8-K

 

 

UNITED STATES

SECURITIES AND EXCHANGE COMMISSION

Washington, D.C. 20549

 

 

Form 8-K

 

 

Current Report

Pursuant to Section 13 or 15(d)

of the Securities Exchange Act of 1934

Date of Report (Date of earliest event reported): November 27, 2018

 

 

LINCOLN ELECTRIC HOLDINGS, INC.

(Exact name of registrant as specified in its charter)

 

 

 

Ohio   0-1402   34-1860551

(State or other jurisdiction

of incorporation)

 

(Commission

File Number)

 

(I.R.S. Employer

Identification No.)

22801 St. Clair Avenue

Cleveland, Ohio 44117

(Address of principal executive offices, with zip code)

(216) 481-8100

(Registrant’s telephone number, including area code)

 

 

Check the appropriate box below if the Form 8-K filing is intended to simultaneously satisfy the filing obligation of the registrant under any of the following provisions (see General Instruction A.2. below):

 

 

Written communications pursuant to Rule 425 under the Securities Act (17 CFR 230.425)

 

 

Soliciting material pursuant to Rule 14a-12 under the Exchange Act (17 CFR 240.14a-12)

 

 

Pre-commencement communications pursuant to Rule 14d-2(b) under the Exchange Act (17 CFR 240.14d-2(b))

 

 

Pre-commencement communications pursuant to Rule 13e-4(c) under the Exchange Act (17 CFR 240.13e-4(c))

Indicate by check mark whether the registrant is an emerging growth company as defined in Rule 405 of the Securities Act of 1933 (§230.405 of this chapter) or Rule 12b-2 of the Securities Exchange Act of 1934 (§240.12b-2 of this chapter).

 

 

Emerging growth company

If an emerging growth company, indicate by check mark if the registrant has elected not to use the extended transition period for complying with any new or revised financial accounting standards provided pursuant to Section 13(a) of the Exchange Act.  ☐

 

 

 


Item 1.01.

Entry Into a Material Definitive Agreement.

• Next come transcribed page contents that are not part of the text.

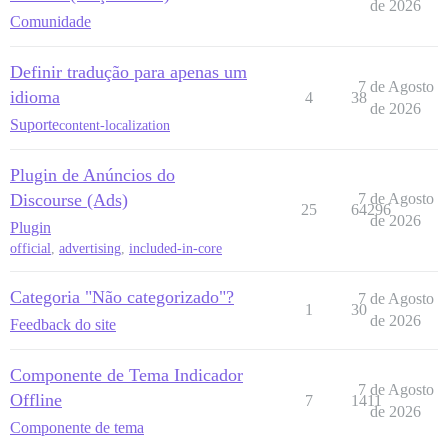
de 2026
Comunidade
Definir tradução para apenas um
7 de Agosto
idioma
4
38
de 2026
Suporte
content-localization
Plugin de Anúncios do
Discourse (Ads)
7 de Agosto
25
64296
de 2026
Plugin
official
,
advertising
,
included-in-core
Categoria "Não categorizado"?
7 de Agosto
1
30
de 2026
Feedback do site
Componente de Tema Indicador
7 de Agosto
Offline
7
1411
de 2026
Componente de tema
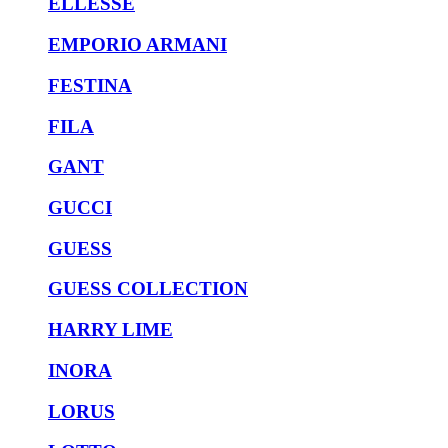
ELLESSE
EMPORIO ARMANI
FESTINA
FILA
GANT
GUCCI
GUESS
GUESS COLLECTION
HARRY LIME
INORA
LORUS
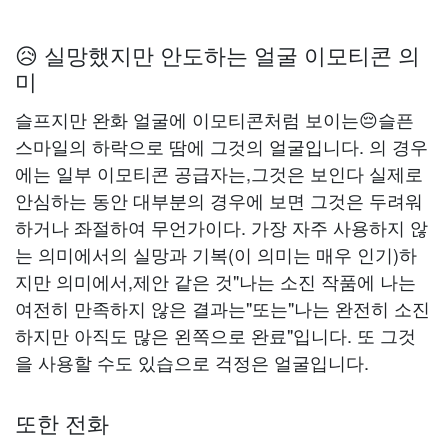
😥 실망했지만 안도하는 얼굴 이모티콘 의
미
슬프지만 완화 얼굴에 이모티콘처럼 보이는😔슬픈
스마일의 하락으로 땀에 그것의 얼굴입니다. 의 경우
에는 일부 이모티콘 공급자는,그것은 보인다 실제로
안심하는 동안 대부분의 경우에 보면 그것은 두려워
하거나 좌절하여 무언가이다. 가장 자주 사용하지 않
는 의미에서의 실망과 기복(이 의미는 매우 인기)하
지만 의미에서,제안 같은 것"나는 소진 작품에 나는
여전히 만족하지 않은 결과는"또는"나는 완전히 소진
하지만 아직도 많은 왼쪽으로 완료"입니다. 또 그것
을 사용할 수도 있습으로 걱정은 얼굴입니다.
또한 전화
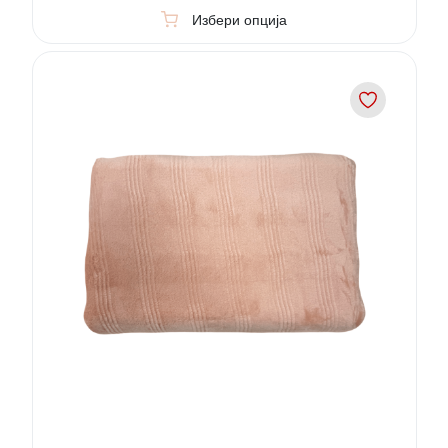
Избери опција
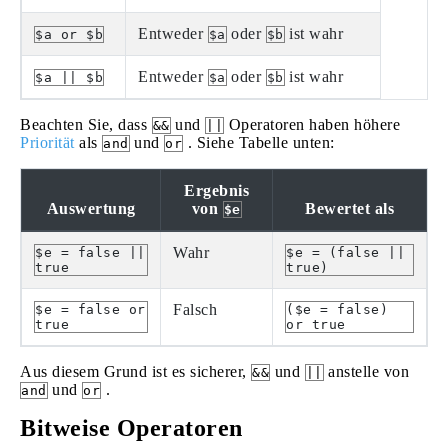
Entweder
oder
ist wahr
$a or $b
$a
$b
Entweder
oder
ist wahr
$a || $b
$a
$b
Beachten Sie, dass
und
Operatoren haben höhere
&&
||
Priorität
als
und
. Siehe Tabelle unten:
and
or
Ergebnis
Auswertung
von
Bewertet als
$e
Wahr
$e = false ||
$e = (false ||
true
true)
Falsch
$e = false or
($e = false)
true
or true
Aus diesem Grund ist es sicherer,
und
anstelle von
&&
||
und
.
and
or
Bitweise Operatoren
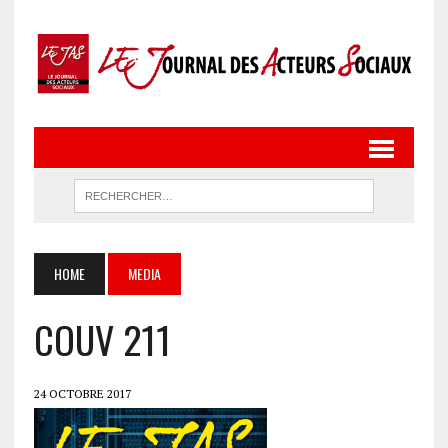
HOME
MEDIA
COUV 211
24 OCTOBRE 2017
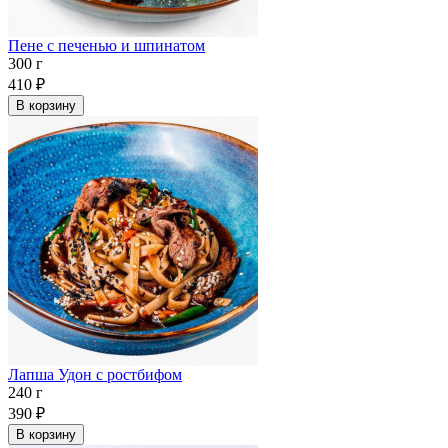
Пене с печенью и шпинатом
300 г
410
₽
В корзину
Лапша Удон с ростбифом
240 г
390
₽
В корзину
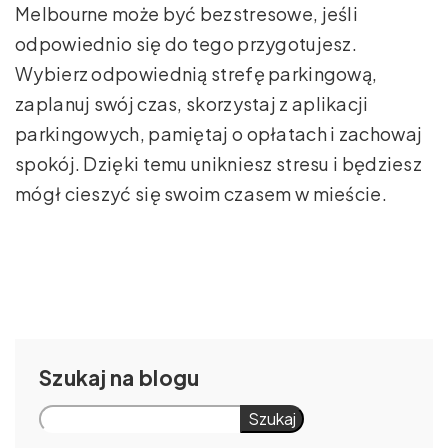
Melbourne może być bezstresowe, jeśli
odpowiednio się do tego przygotujesz.
Wybierz odpowiednią strefę parkingową,
zaplanuj swój czas, skorzystaj z aplikacji
parkingowych, pamiętaj o opłatach i zachowaj
spokój. Dzięki temu unikniesz stresu i będziesz
mógł cieszyć się swoim czasem w mieście.
Szukaj
Szukaj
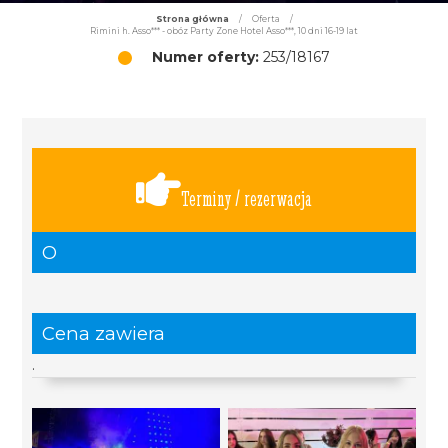
Strona główna
/
Oferta
/
Rimini h. Asso*** - obóz Party Zone Hotel Asso***, 10 dni 16-19 lat
Numer oferty:
253/18167
Terminy / rezerwacja
O
Cena zawiera
.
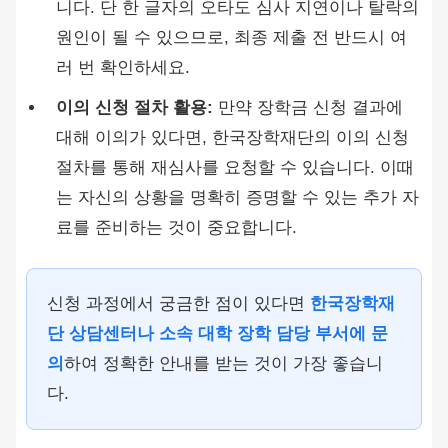
니다. 단 한 글자의 오타도 심사 지연이나 탈락의
원인이 될 수 있으므로, 최종 제출 전 반드시 여
러 번 확인하세요.
이의 신청 절차 활용:
만약 장학금 신청 결과에
대해 이의가 있다면, 한국장학재단의 이의 신청
절차를 통해 재심사를 요청할 수 있습니다. 이때
는 자신의 상황을 명확히 증명할 수 있는 추가 자
료를 준비하는 것이 중요합니다.
신청 과정에서 궁금한 점이 있다면
한국장학재
단 상담센터나 소속 대학 장학 담당 부서에 문
의
하여 정확한 안내를 받는 것이 가장 좋습니
다.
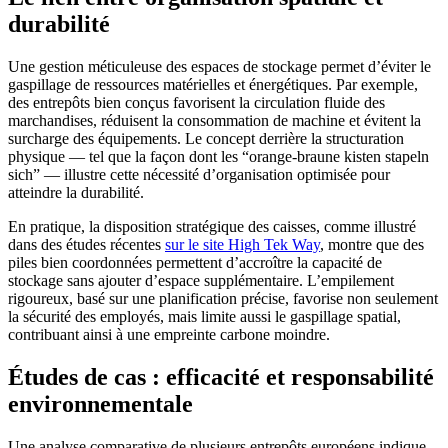
durabilité
Une gestion méticuleuse des espaces de stockage permet d’éviter le
gaspillage de ressources matérielles et énergétiques. Par exemple,
des entrepôts bien conçus favorisent la circulation fluide des
marchandises, réduisent la consommation de machine et évitent la
surcharge des équipements. Le concept derrière la structuration
physique — tel que la façon dont les “orange-braune kisten stapeln
sich” — illustre cette nécessité d’organisation optimisée pour
atteindre la durabilité.
En pratique, la disposition stratégique des caisses, comme illustré
dans des études récentes
sur le site High Tek Way
, montre que des
piles bien coordonnées permettent d’accroître la capacité de
stockage sans ajouter d’espace supplémentaire. L’empilement
rigoureux, basé sur une planification précise, favorise non seulement
la sécurité des employés, mais limite aussi le gaspillage spatial,
contribuant ainsi à une empreinte carbone moindre.
Études de cas : efficacité et responsabilité
environnementale
Une analyse comparative de plusieurs entrepôts européens indique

On November 27, 2018 (the “Closing Date”), Lincoln Electric Holdings, Inc. (the “Company”), together with The Lincoln Electric Company, Lincoln Electric International Holding Company, J.W. Harris Co., Inc., Lincoln Global, Inc., Techalloy, Inc. and Wayne Trail Technologies, Inc. (collectively, the “Obligors”), entered into seven separate Uncommitted Master Note Facilities (collectively, the “Shelf Agreements”) providing for uncommitted facilities for the issuance and sale of senior notes, at either fixed or floating rates, to the following investors and/or one or more of their affiliates or related funds up to the following aggregate principal amounts:

(1) MetLife Investment Advisors, LLC (“MetLife”) - $150,000,000;

(2) Voya Retirement Insurance and Annuity Company (“Voya”) - $50,000,000;

(3) State Farm Life Insurance Company (“State Farm”) - $150,000,000;

(4) AIG Asset Management (U.S.), LLC (“AIG”) - $150,000,000;

(5) John Hancock Life Insurance Company (U.S.A.) (“John Hancock”) - $150,000,000;

(6) Thrivent Financial for Lutherans (“Thrivent”) - $40,000,000; and

(7) Allianz Life Insurance Company of North America (“Allianz”) - $100,000,000.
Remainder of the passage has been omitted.